> [Required action]: Search the records below for "project"; copy each line that has it.

Data entries
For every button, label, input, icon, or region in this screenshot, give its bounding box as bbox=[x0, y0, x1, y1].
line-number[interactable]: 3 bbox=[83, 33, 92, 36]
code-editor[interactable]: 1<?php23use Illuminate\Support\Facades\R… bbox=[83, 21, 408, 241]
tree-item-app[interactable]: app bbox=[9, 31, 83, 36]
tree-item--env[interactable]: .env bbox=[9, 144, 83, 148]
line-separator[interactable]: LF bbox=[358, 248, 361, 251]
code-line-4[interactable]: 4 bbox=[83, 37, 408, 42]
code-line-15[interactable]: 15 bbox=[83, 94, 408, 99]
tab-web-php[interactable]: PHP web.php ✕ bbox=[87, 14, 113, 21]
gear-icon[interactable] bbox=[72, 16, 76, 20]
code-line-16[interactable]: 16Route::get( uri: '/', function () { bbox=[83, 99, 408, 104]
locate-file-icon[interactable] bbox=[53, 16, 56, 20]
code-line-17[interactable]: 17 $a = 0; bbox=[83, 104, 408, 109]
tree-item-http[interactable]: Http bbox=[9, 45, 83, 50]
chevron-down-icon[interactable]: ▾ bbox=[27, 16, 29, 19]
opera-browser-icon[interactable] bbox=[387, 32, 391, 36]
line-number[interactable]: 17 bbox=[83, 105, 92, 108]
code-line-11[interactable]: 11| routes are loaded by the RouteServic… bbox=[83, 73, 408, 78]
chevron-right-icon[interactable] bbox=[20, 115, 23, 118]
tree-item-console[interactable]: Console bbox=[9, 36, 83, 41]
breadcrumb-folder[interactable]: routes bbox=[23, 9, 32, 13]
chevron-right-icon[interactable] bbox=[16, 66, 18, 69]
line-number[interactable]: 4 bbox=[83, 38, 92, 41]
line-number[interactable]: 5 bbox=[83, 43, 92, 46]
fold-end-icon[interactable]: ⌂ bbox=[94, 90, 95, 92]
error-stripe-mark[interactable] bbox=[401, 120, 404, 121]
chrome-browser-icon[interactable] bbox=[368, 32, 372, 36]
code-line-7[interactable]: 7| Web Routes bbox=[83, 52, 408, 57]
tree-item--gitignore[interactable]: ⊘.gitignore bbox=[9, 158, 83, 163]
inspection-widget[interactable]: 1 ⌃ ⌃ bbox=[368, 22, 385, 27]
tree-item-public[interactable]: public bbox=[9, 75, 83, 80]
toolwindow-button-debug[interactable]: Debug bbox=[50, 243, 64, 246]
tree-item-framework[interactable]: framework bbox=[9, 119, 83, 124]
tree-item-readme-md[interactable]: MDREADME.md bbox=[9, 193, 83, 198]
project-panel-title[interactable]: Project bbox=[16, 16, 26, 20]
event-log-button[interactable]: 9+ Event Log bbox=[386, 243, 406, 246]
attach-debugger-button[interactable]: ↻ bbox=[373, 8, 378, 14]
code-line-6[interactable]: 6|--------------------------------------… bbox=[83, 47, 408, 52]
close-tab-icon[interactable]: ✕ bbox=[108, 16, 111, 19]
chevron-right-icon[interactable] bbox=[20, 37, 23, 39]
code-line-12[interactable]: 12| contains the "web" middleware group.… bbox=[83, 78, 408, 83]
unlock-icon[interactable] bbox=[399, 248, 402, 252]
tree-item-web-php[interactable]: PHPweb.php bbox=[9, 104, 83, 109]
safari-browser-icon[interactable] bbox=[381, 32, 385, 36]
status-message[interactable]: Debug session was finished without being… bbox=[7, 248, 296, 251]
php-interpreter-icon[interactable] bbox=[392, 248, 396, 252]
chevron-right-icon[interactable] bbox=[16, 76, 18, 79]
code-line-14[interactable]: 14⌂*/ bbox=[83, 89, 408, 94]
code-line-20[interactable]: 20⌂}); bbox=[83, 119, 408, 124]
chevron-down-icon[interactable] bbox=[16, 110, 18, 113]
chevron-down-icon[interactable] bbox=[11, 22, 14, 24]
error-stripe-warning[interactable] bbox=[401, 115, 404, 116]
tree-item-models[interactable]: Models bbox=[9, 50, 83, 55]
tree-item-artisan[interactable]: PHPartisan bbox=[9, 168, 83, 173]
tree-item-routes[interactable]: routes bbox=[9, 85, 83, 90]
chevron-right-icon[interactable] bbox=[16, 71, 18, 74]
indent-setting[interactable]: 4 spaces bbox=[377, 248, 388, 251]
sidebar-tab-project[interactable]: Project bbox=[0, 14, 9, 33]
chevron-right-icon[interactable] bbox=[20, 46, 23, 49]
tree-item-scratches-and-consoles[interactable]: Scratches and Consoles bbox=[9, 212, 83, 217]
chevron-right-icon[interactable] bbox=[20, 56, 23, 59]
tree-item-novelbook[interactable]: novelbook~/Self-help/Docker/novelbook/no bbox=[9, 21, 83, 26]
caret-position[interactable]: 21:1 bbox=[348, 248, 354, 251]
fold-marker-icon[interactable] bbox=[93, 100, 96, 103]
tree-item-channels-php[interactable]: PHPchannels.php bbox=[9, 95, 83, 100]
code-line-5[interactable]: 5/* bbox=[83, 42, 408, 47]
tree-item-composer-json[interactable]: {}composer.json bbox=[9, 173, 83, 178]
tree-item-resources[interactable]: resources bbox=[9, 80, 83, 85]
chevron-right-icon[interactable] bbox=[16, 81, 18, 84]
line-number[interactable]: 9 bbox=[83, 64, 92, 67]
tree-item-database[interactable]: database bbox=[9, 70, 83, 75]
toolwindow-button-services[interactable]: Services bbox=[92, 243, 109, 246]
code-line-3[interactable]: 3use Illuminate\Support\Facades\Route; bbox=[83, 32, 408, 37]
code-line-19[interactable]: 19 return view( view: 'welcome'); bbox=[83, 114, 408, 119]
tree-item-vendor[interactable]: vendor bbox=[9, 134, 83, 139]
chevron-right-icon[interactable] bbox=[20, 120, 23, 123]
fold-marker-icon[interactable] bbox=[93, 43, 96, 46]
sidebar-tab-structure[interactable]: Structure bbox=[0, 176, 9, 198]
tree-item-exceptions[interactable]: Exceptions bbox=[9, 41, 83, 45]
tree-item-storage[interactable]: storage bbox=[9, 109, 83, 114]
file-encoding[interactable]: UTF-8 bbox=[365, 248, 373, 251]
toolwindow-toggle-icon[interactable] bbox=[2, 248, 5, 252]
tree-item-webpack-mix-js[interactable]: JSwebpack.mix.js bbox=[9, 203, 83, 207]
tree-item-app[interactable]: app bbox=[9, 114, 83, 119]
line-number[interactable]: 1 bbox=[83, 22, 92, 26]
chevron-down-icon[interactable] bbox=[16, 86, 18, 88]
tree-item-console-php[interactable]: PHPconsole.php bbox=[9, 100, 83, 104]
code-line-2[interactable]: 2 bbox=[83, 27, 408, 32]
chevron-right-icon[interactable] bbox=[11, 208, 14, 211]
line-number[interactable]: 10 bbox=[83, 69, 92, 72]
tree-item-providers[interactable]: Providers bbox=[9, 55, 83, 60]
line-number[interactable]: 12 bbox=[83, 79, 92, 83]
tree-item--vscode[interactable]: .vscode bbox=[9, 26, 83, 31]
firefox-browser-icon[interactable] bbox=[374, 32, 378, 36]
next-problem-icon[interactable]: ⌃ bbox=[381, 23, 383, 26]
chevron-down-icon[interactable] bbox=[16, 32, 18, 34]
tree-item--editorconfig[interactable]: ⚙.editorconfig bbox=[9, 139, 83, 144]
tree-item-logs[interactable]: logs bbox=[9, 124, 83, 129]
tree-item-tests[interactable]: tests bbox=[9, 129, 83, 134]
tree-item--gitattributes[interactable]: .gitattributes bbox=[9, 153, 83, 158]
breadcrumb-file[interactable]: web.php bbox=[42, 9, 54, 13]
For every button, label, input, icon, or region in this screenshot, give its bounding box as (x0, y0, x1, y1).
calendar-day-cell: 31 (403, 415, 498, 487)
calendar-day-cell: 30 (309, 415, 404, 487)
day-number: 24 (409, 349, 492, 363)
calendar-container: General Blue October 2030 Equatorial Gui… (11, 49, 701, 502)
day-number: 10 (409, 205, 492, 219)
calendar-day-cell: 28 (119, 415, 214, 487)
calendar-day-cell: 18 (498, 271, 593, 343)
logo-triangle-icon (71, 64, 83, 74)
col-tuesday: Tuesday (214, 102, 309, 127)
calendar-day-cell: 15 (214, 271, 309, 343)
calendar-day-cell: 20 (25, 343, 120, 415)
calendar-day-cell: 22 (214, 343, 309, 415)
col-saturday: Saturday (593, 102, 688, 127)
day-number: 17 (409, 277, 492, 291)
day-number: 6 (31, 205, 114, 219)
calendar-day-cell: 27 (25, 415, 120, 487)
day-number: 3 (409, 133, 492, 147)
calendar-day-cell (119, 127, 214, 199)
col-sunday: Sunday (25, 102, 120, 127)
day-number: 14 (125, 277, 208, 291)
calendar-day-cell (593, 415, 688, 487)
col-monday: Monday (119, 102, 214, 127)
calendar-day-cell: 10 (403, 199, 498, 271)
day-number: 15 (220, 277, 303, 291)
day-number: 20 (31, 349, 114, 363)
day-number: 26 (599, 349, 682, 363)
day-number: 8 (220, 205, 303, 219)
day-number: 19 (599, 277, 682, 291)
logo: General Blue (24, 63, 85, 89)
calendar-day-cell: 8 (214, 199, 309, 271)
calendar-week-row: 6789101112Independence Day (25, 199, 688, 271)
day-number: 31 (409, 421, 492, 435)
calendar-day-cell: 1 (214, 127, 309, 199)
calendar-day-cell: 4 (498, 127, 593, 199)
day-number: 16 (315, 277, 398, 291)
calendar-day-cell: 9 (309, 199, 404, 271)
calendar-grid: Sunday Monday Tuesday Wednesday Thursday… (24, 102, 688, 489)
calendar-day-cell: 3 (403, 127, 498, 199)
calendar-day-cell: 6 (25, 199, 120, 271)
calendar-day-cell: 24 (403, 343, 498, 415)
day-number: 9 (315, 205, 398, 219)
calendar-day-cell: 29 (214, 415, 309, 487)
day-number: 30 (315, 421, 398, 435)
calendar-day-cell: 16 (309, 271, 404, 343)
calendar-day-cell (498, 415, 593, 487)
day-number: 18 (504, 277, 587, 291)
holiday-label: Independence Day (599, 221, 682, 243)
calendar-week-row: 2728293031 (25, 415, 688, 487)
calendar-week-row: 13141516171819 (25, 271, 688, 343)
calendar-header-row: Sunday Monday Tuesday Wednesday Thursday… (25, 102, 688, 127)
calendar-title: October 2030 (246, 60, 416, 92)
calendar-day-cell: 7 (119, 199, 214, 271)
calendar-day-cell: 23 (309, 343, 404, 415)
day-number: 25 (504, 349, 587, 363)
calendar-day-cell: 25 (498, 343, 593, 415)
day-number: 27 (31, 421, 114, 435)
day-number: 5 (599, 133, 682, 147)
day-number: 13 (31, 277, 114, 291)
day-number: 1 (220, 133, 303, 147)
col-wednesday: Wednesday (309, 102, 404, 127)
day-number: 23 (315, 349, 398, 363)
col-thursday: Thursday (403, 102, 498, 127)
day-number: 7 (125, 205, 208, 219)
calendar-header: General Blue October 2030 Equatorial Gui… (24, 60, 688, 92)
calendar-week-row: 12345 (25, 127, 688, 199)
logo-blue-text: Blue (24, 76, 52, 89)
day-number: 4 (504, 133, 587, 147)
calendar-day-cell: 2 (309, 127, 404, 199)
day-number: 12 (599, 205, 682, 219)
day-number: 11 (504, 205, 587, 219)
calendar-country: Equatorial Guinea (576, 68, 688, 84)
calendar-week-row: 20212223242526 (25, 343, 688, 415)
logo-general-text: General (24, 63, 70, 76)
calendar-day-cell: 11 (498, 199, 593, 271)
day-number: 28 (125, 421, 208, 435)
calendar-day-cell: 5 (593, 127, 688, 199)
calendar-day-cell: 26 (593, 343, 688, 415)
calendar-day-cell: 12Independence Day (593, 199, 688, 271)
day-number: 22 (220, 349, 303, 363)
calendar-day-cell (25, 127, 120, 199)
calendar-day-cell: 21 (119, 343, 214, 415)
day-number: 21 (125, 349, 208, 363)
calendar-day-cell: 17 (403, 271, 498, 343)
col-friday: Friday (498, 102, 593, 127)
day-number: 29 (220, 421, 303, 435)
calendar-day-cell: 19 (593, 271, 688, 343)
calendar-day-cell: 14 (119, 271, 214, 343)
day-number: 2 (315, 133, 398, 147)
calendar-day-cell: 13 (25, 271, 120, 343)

> [Written answer]:
project-panel-title[interactable]: Project bbox=[16, 16, 26, 20]
sidebar-tab-project[interactable]: Project bbox=[0, 14, 9, 33]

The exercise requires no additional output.